I was notified by the Maxwell Institute director, Dr. M. Gerald Bradford, of his desire for a change in the direction and approach of the Review slightly more than two weeks ago, just prior to my departure for Israel. He and I spoke for several hours, as I attempted to figure out precisely what he had in mind. I had some very substantive concerns, and was still rather uncertain about exactly what he was saying. However, he said nothing at that time about dismissing me as editor.
On Thursday, 14 June, though, I received an email, while I was in Jerusalem, notifying me that he was removing me as editor of the Review.
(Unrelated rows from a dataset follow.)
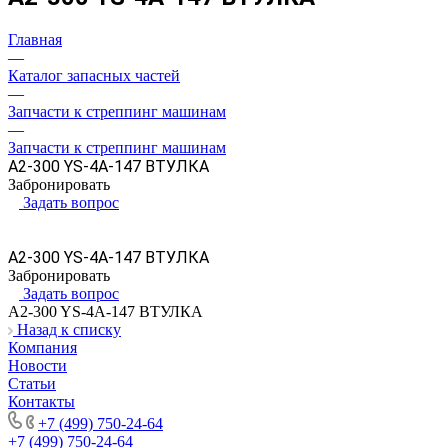
Главная
—
Каталог запасных частей
—
Запчасти к стреппинг машинам
—
Запчасти к стреппинг машинам
A2-300 YS-4A-147 ВТУЛКА
Забронировать
Задать вопрос
A2-300 YS-4A-147 ВТУЛКА
Забронировать
Задать вопрос
A2-300 YS-4A-147 ВТУЛКА
Назад к списку
Компания
Новости
Статьи
Контакты
+7 (499) 750-24-64
+7 (499) 750-24-64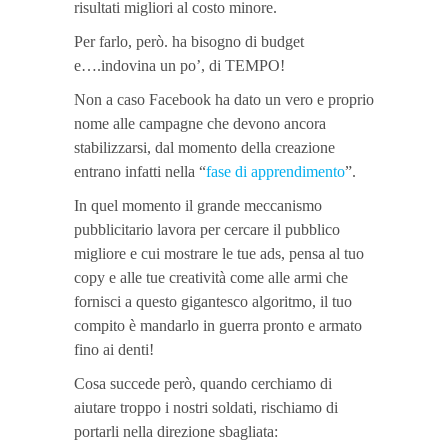
risultati migliori al costo minore.
Per farlo, però. ha bisogno di budget
e….indovina un po’, di TEMPO!
Non a caso Facebook ha dato un vero e proprio
nome alle campagne che devono ancora
stabilizzarsi, dal momento della creazione
entrano infatti nella “
fase di apprendimento
”.
In quel momento il grande meccanismo
pubblicitario lavora per cercare il pubblico
migliore e cui mostrare le tue ads, pensa al tuo
copy e alle tue creatività come alle armi che
fornisci a questo gigantesco algoritmo, il tuo
compito è mandarlo in guerra pronto e armato
fino ai denti!
Cosa succede però, quando cerchiamo di
aiutare troppo i nostri soldati, rischiamo di
portarli nella direzione sbagliata: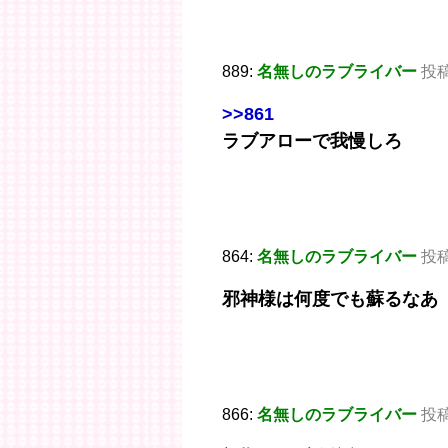
889:
名無しのラブライバー
投稿日
>>861
ラブアローで我慢しろ
864:
名無しのラブライバー
投稿日
邪神様は何度でも蘇るなあ
866:
名無しのラブライバー
投稿日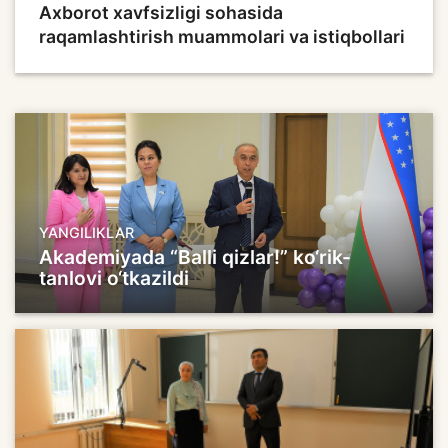
Axborot xavfsizligi sohasida
raqamlashtirish muammolari va istiqbollari
YANGILIKLAR
Akademiyada “Balli qizlar!” ko‘rik-
tanlovi o‘tkazildi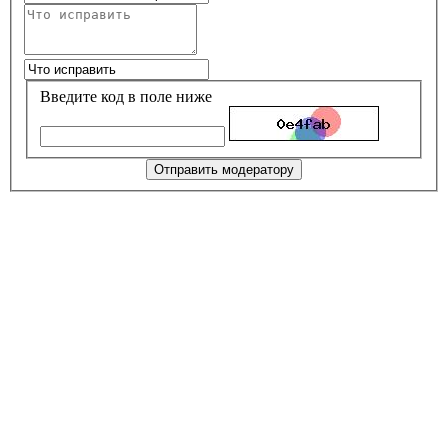
Введите код в поле ниже
Отправить модератору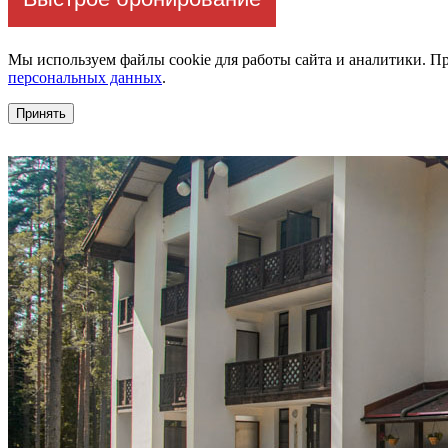
Мы используем файлы cookie для работы сайта и аналитики. Пр
персональных данных
.
Принять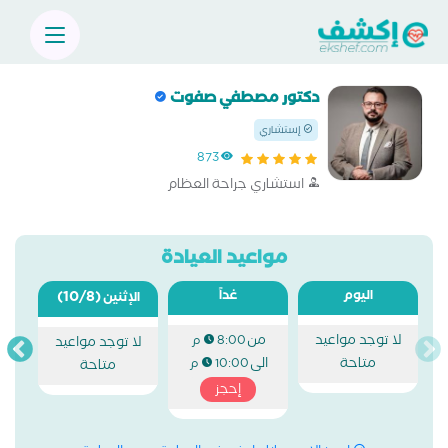
دكتور مصطفي صفوت
إستشاري
873
استشاري جراحة العظام
مواعيد العيادة
اليوم
غداً
(10/8)
الإثنين
لا توجد مواعيد
من
8:00 م
لا توجد مواعيد
متاحة
الى
10:00 م
متاحة
إحجز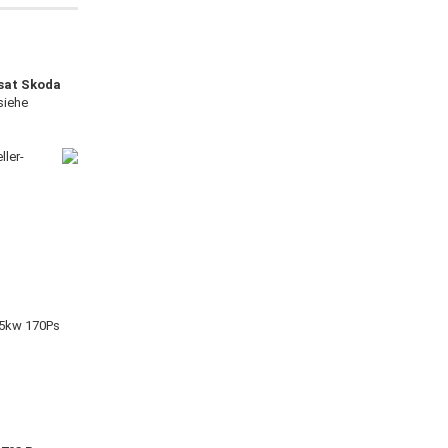
sat Skoda
siehe
ller-
25kw 170Ps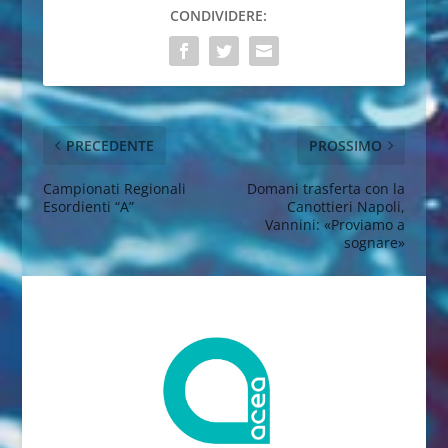
CONDIVIDERE:
PRECEDENTE
PROSSIMO
Campionati Regionali
Domani trasferta con la
Esordienti “A”
Canottieri Napoli,
Vannini: «Proviamo a
sognare»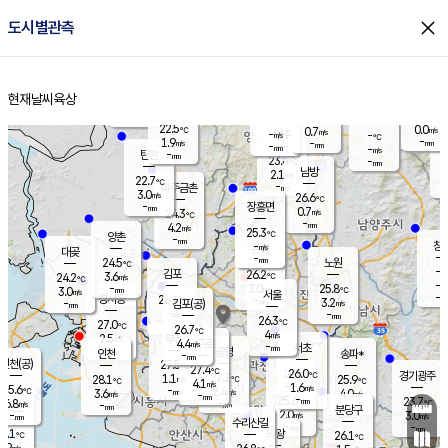
close
도시별관측
장남
판문점
23.1
℃
2.5
m/s
화현
22.5
동두천
℃
남면
-
현재날씨
육상
mm
파주
3.2
홈
m/s
포천
21.8
-
23.1
℃
mm
℃
22.8
℃
22.5
0.0
0.7
m/s
℃
m/s
-
양주
-
m/s
가
℃
-
1.9
-
mm
m/s
mm
-
mm
-
m/s
-
탄현
mm
23.4
-
2
℃
mm
남방
2.1
m/s
0
22.7
℃
-
파주금촌
mm
3.0
m/s
26.6
℃
-
장흥면
mm
0.7
m/s
24.3
℃
-
mm
4.2
m/s
25.3
℃
양촌
-
mm
창
-
m/s
은평
대곶
-
mm
24.5
노원
℃
-
김포
26.2
3.6
℃
24.2
m/s
℃
-
m/
-
3.0
25.8
m/s
mm
3.0
℃
m/s
서울
-
경서동
26.4
m
-
3.2
℃
mm
-
김포(공)
m/s
mm
-
-
m/s
mm
26.3
℃
27.0
-
℃
mm
26.7
℃
4
m/s
2.5
부천
m/s
4.4
구로
m/s
-
서초
mm
-
광명
mm
인천
송파*
-
mm
인천(공)
27.5
℃
27.4
℃
26.0
과천
경기광주
℃
27.2
1.1
28.1
25.9
m/s
℃
℃
℃
4.1
m/s
1.6
m/s
25.6
-
2.4
℃
mm
3.6
m/s
4.0
m/s
-
m/s
mm
-
25.6
23.7
mm
6.8
-
℃
℃
m/s
-
-
mm
무의도
mm
mm
분당구
2.0
-
3.0
m/s
m/s
mm
수리산길
-
-
mm
mm
7.1
의왕
26.1
℃
℃
2.9
m/s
It arrived completely out of the blue; I never saw it coming, though I now suspect, for various specific reasons, that it was the culmination of a long-prepared plan. Today, just slightly more than a week later, my removal has been publicly announced.
The formal statement mentions my associate editors — Louis C. Midgley, George L. Mitton, Gregory L. Smith, and Robert B. White — and pretty clearly implies that they, too, have been dismissed.
They didn’t even receive an email. The newly-posted statement on the Maxwell Institute’s website, I suppose, constitutes their notification and their thanks for, cumulatively, many years of service. (They have been absolutely wonderful.) One of them had written Dr. Bradford several days ago, asking whether he was to be canned along with me, but received no answer. Another called Dr. Bradford by telephone, but his call was not returned. One is traveling in Europe without Internet access, and still knows nothing about any of this (though his earlier calls to Dr. Bradford, regarding a matter that now seems to have been related, also went unanswered). My own emails to Dr. Bradford received no response, and their receipt was never even acknowledged.
For those of you who may be managers in either the public or private sector, a word of counsel: Don’t treat your employees this way.